BAB I
PENDAHULUAN
A. Latar Belakang
Pembedahan merupakan suatu tindakan pengobatan yang
menggunakan cara invasif dengan membuka dan menampilkan bagian tubuh
yang akan ditangani. Pembukaan bagian tubuh ini umumnya dilakukan dengan
membuat sayatan setelah bagian yang akan ditangani ditampilkan, dilakukan
tindakan perbaikan yang diakhiri dengan penutupan dan penjahitan luka
(Sjamsuhidayat & Win, 2005).
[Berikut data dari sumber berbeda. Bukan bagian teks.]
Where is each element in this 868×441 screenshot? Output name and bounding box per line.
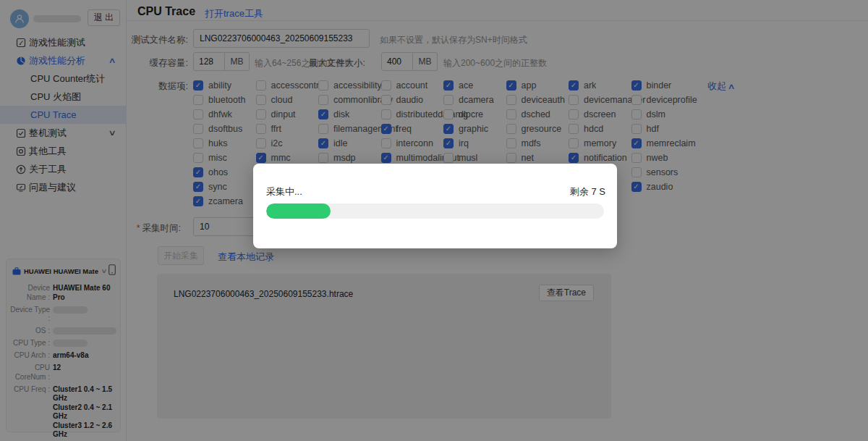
progress-bar bbox=[266, 203, 604, 219]
progress-modal: 采集中... 剩余 7 S bbox=[253, 164, 617, 248]
remaining-time-text: 剩余 7 S bbox=[570, 185, 605, 198]
progress-fill bbox=[266, 203, 331, 219]
app-window: 退 出 游戏性能测试游戏性能分析∧CPU Counter统计CPU 火焰图CPU… bbox=[0, 0, 868, 441]
collect-status-text: 采集中... bbox=[266, 185, 302, 198]
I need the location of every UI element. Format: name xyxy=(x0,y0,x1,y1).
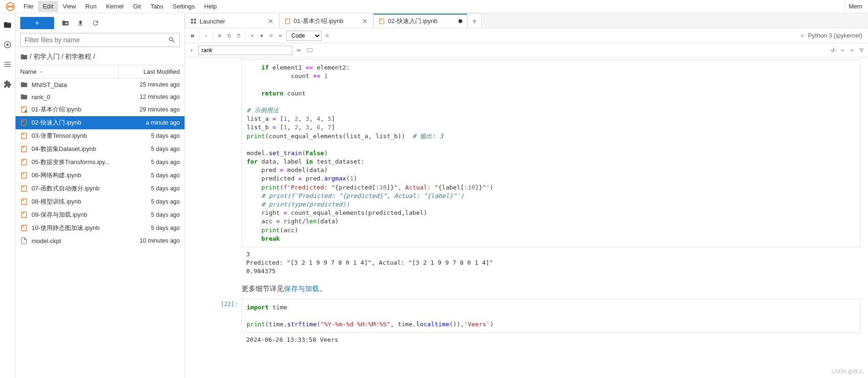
gear-icon[interactable] xyxy=(798,32,806,39)
restart-icon[interactable] xyxy=(267,32,275,39)
tab[interactable]: 02-快速入门.ipynb xyxy=(373,14,467,28)
close-icon[interactable] xyxy=(267,18,274,24)
file-row[interactable]: 08-模型训练.ipynb5 days ago xyxy=(16,195,185,208)
file-row[interactable]: 02-快速入门.ipynba minute ago xyxy=(16,116,185,129)
svg-rect-19 xyxy=(22,199,27,205)
sort-asc-icon xyxy=(39,70,43,74)
cell[interactable]: if element1 == element2: count += 1 retu… xyxy=(213,59,868,279)
svg-rect-23 xyxy=(22,225,27,231)
svg-rect-4 xyxy=(23,108,24,109)
fast-forward-icon[interactable] xyxy=(277,32,284,39)
toc-icon[interactable] xyxy=(3,60,12,69)
svg-rect-28 xyxy=(194,22,196,24)
kernel-name[interactable]: Python 3 (ipykernel) xyxy=(808,32,862,39)
svg-rect-27 xyxy=(191,22,193,24)
main-area: Launcher01-基本介绍.ipynb02-快速入门.ipynb Code … xyxy=(185,13,868,378)
svg-point-33 xyxy=(326,34,328,37)
file-row[interactable]: model.ckpt10 minutes ago xyxy=(16,235,185,247)
add-cell-icon[interactable] xyxy=(202,32,210,39)
refresh-icon[interactable] xyxy=(92,19,99,27)
add-tab-button[interactable] xyxy=(467,14,482,28)
tab[interactable]: 01-基本介绍.ipynb xyxy=(279,14,373,28)
search-input[interactable] xyxy=(198,46,292,55)
whole-word-icon[interactable] xyxy=(306,47,313,54)
new-launcher-button[interactable] xyxy=(20,17,54,29)
file-row[interactable]: MNIST_Data25 minutes ago xyxy=(16,79,185,91)
col-modified[interactable]: Last Modified xyxy=(119,65,185,78)
menu-edit[interactable]: Edit xyxy=(38,1,58,12)
file-row[interactable]: 05-数据变换Transforms.ipy...5 days ago xyxy=(16,156,185,169)
file-row[interactable]: 01-基本介绍.ipynb29 minutes ago xyxy=(16,103,185,116)
cell[interactable]: 更多细节详见保存与加载。 xyxy=(213,281,868,297)
breadcrumb[interactable]: / 初学入门 / 初学教程 / xyxy=(16,51,185,65)
file-row[interactable]: 03-张量Tensor.ipynb5 days ago xyxy=(16,129,185,142)
menu-view[interactable]: View xyxy=(58,1,80,12)
chevron-right-icon[interactable] xyxy=(189,47,194,53)
jupyter-logo-icon xyxy=(6,2,15,11)
file-list: MNIST_Data25 minutes agorank_012 minutes… xyxy=(16,79,185,378)
search-count: -/- xyxy=(831,47,836,54)
memory-indicator: Mem xyxy=(844,1,866,12)
cell-prompt xyxy=(213,281,241,297)
next-match-icon[interactable] xyxy=(849,47,855,53)
menubar: FileEditViewRunKernelGitTabsSettingsHelp… xyxy=(0,0,868,13)
cell-output: 3 Predicted: "[3 2 1 9 9 7 8 0 1 4]", Ac… xyxy=(241,247,860,279)
notebook-toolbar: Code Python 3 (ipykernel) xyxy=(185,28,868,43)
file-row[interactable]: rank_012 minutes ago xyxy=(16,91,185,103)
stop-icon[interactable] xyxy=(258,32,265,39)
menu-git[interactable]: Git xyxy=(129,1,146,12)
menu-run[interactable]: Run xyxy=(80,1,101,12)
search-icon xyxy=(168,36,176,44)
svg-rect-7 xyxy=(23,121,24,122)
file-row[interactable]: 06-网络构建.ipynb5 days ago xyxy=(16,169,185,182)
run-icon[interactable] xyxy=(249,32,256,39)
folder-icon[interactable] xyxy=(3,21,12,29)
menu-help[interactable]: Help xyxy=(200,1,222,12)
menu-kernel[interactable]: Kernel xyxy=(101,1,129,12)
svg-rect-12 xyxy=(23,147,24,148)
svg-rect-22 xyxy=(23,213,24,214)
tab[interactable]: Launcher xyxy=(185,14,279,28)
copy-icon[interactable] xyxy=(225,32,233,39)
regex-icon[interactable]: Aa xyxy=(296,47,303,54)
watermark: CSDN @薛儿 xyxy=(832,368,863,375)
cut-icon[interactable] xyxy=(216,32,224,39)
col-name[interactable]: Name xyxy=(16,65,119,78)
extension-icon[interactable] xyxy=(3,80,12,88)
close-icon[interactable] xyxy=(362,18,368,24)
file-row[interactable]: 10-使用静态图加速.ipynb5 days ago xyxy=(16,221,185,235)
svg-rect-17 xyxy=(22,186,27,191)
filter-files-input[interactable] xyxy=(20,33,180,47)
svg-rect-32 xyxy=(380,20,381,21)
paste-icon[interactable] xyxy=(235,32,242,39)
render-icon[interactable] xyxy=(323,32,331,39)
new-folder-icon[interactable] xyxy=(62,19,69,27)
menu-file[interactable]: File xyxy=(19,1,38,12)
cell-prompt xyxy=(213,59,241,279)
svg-rect-25 xyxy=(191,19,193,21)
upload-icon[interactable] xyxy=(77,19,84,27)
svg-rect-11 xyxy=(22,146,27,152)
save-icon[interactable] xyxy=(189,32,196,39)
file-row[interactable]: 04-数据集Dataset.ipynb5 days ago xyxy=(16,142,185,156)
file-row[interactable]: 09-保存与加载.ipynb5 days ago xyxy=(16,208,185,221)
menu-settings[interactable]: Settings xyxy=(168,1,200,12)
svg-rect-13 xyxy=(22,159,27,165)
svg-text:Aa: Aa xyxy=(297,48,301,52)
cell-type-select[interactable]: Code xyxy=(286,31,321,41)
prev-match-icon[interactable] xyxy=(840,47,845,53)
svg-rect-21 xyxy=(22,212,27,218)
filter-icon[interactable] xyxy=(859,47,864,53)
dirty-indicator xyxy=(458,19,462,23)
cell-output: 2024-06-26 13:33:58 Veers xyxy=(241,333,860,347)
code-input[interactable]: if element1 == element2: count += 1 retu… xyxy=(241,59,860,247)
running-icon[interactable] xyxy=(3,40,12,49)
cell[interactable]: [22]:import time print(time.strftime("%Y… xyxy=(213,299,868,347)
menu-tabs[interactable]: Tabs xyxy=(145,1,168,12)
svg-point-8 xyxy=(24,123,27,126)
file-row[interactable]: 07-函数式自动微分.ipynb5 days ago xyxy=(16,182,185,195)
code-input[interactable]: import time print(time.strftime("%Y-%m-%… xyxy=(241,299,860,333)
svg-rect-35 xyxy=(307,48,313,52)
svg-rect-9 xyxy=(22,133,27,139)
svg-point-5 xyxy=(24,110,27,112)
Secara garis besar pembedahan dibedakan
menjadi dua yaitu bedah minor dan bedah mayor (Mansjoer, 2000).
Bedah mayor adalah tindakan bedah besar yang menggunakan anastesi umum/general
anastesi (Mansjoer, 2000), yang merupakan salah satu bentuk dari pembedahan
yang sering dilakukan (Sjamsuhidayat & Win, 2005).
Setiap pembedahan
termasuk bedah mayor selalu berhubungan dengan adanya insisi (sayatan)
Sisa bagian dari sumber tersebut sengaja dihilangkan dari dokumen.